**WHAT TO DO:** Look for "Выделение спального места – если квартира" in the entries below. Then write out exactly the line that holds it and every line after it, to the last, and nothing else.

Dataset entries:
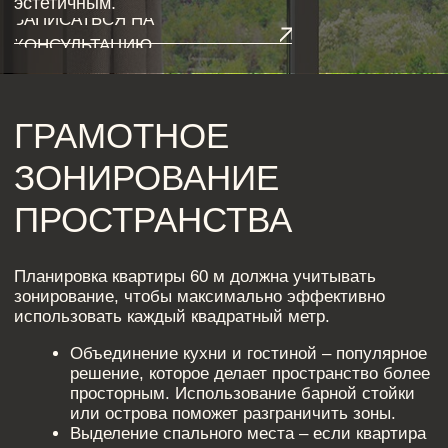
ПРОСТРАНСТВА
Планировка квартиры 60 м должна учитывать
зонирование, чтобы максимально эффективно
использовать каждый квадратный метр.
Объединение кухни и гостиной – популярное
решение, которое делает пространство более
просторным. Использование барной стойки
или острова поможет разграничить зоны.
Выделение спального места – если квартира
однокомнатная, можно создать приватную
зону с помощью раздвижных перегородок
или штор.
Отдельная рабочая зона – особенно
актуально для удаленной работы.
Компактный стол можно разместить у окна
или встроить в нишу.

**YOUR SOLUTION:**
Выделение спального места – если квартира
однокомнатная, можно создать приватную
зону с помощью раздвижных перегородок
или штор.
Отдельная рабочая зона – особенно
актуально для удаленной работы.
Компактный стол можно разместить у окна
или встроить в нишу.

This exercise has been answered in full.